> Information provided

========

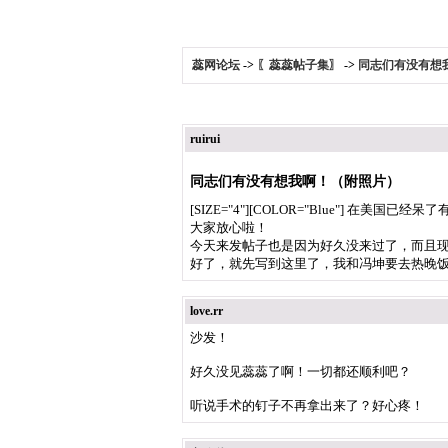
蕊网论坛
->
〖蕊蕊帖子集〗
->
同志们有没有想
ruirui
同志们有没有想我啊！（附照片）
[SIZE="4"][COLOR="Blue"
大家放心啦！
今天来发帖子也是因为好久没来过了，而且
好了，就先写到这里了，我和冯坤要去热晚饭了！拜拜
love.rr
沙发！
好久没见蕊蕊了啊！一切都还顺利吧？
听说手术的钉子不再拿出来了？好心疼！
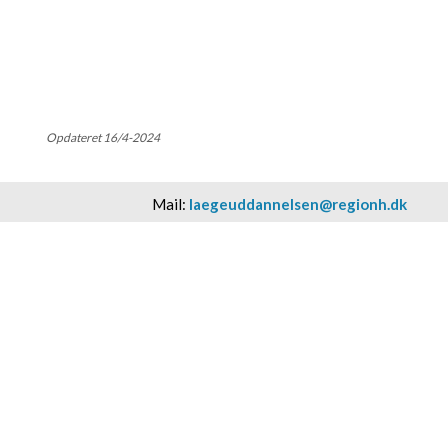
Opdateret 16/4-2024
Mail:
laegeuddannelsen@regionh.dk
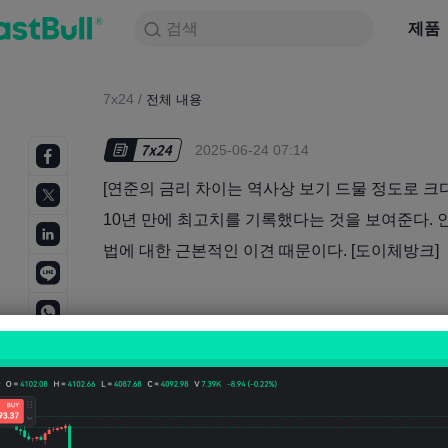
검색
검색
제품
차트
제품
NULL_CELL
뉴스
전략
대회
7x24
/
전체 내용
2025-06-24 07:14
[연준의 금리 차이는 역사상 보기 드물 정도로 크다
10년 만에 최고치를 기록했다는 것을 보여준다.
법에 대한 근본적인 이견 때문이다. [도이체방크]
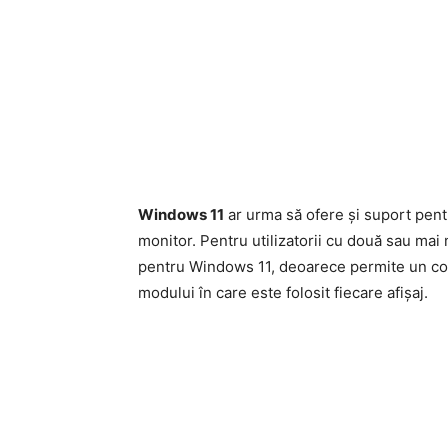
Windows 11
ar urma să ofere și suport pentru
monitor. Pentru utilizatorii cu două sau mai
pentru Windows 11, deoarece permite un con
modului în care este folosit fiecare afișaj.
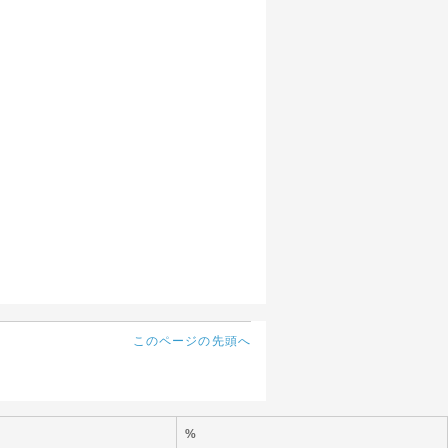
このページの先頭へ
%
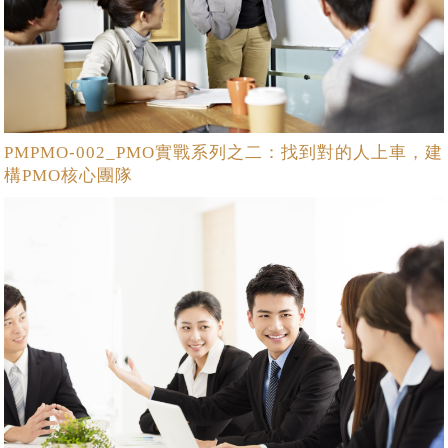
PMPMO-002_PMO實戰系列之二：找到對的人上車，建
構PMO核心團隊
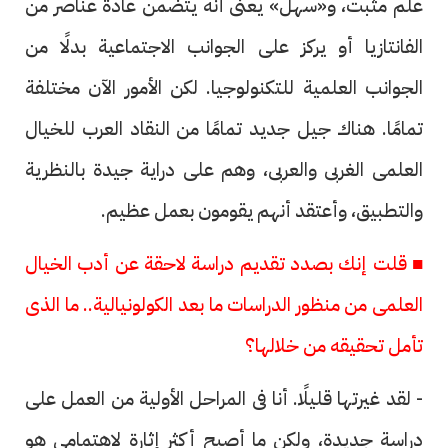
علم مثبت، و«سهل» يعنى أنه يتضمن عادةً عناصر من
الفانتازيا أو يركز على الجوانب الاجتماعية بدلًا من
الجوانب العلمية للتكنولوجيا. لكن الأمور الآن مختلفة
تمامًا. هناك جيل جديد تمامًا من النقاد العرب للخيال
العلمى الغربى والعربى، وهم على دراية جيدة بالنظرية
والتطبيق، وأعتقد أنهم يقومون بعمل عظيم.
■ قلت إنك بصدد تقديم دراسة لاحقة عن أدب الخيال
العلمى من منظور الدراسات ما بعد الكولونيالية.. ما الذى
تأمل تحقيقه من خلالها؟
- لقد غيرتها قليلًا. أنا فى المراحل الأولية من العمل على
دراسة جديدة، ولكن ما أصبح أكثر إثارة لاهتمامى هو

========

> What is required
Write out again, exactly, each line from the one with "2025-06-24 07:14" to the end of the entries. No pictures go in.

> Task solution
2025-06-24 07:14
[연준의 금리 차이는 역사상 보기 드물 정도로 크다
10년 만에 최고치를 기록했다는 것을 보여준다.
법에 대한 근본적인 이견 때문이다. [도이체방크]
Windows 11
ar urma să ofere și suport pentru
monitor. Pentru utilizatorii cu două sau mai
pentru Windows 11, deoarece permite un con
modului în care este folosit fiecare afișaj.
このページの先頭へ
%
PMPMO-002_PMO實戰系列之二：找到對的人上車，建
構PMO核心團隊
علم مثبت، و«سهل» يعنى أنه يتضمن عادةً عناصر من
الفانتازيا أو يركز على الجوانب الاجتماعية بدلًا من
الجوانب العلمية للتكنولوجيا. لكن الأمور الآن مختلفة
تمامًا. هناك جيل جديد تمامًا من النقاد العرب للخيال
العلمى الغربى والعربى، وهم على دراية جيدة بالنظرية
والتطبيق، وأعتقد أنهم يقومون بعمل عظيم.
■ قلت إنك بصدد تقديم دراسة لاحقة عن أدب الخيال
العلمى من منظور الدراسات ما بعد الكولونيالية.. ما الذى
تأمل تحقيقه من خلالها؟
- لقد غيرتها قليلًا. أنا فى المراحل الأولية من العمل على
دراسة جديدة، ولكن ما أصبح أكثر إثارة لاهتمامى هو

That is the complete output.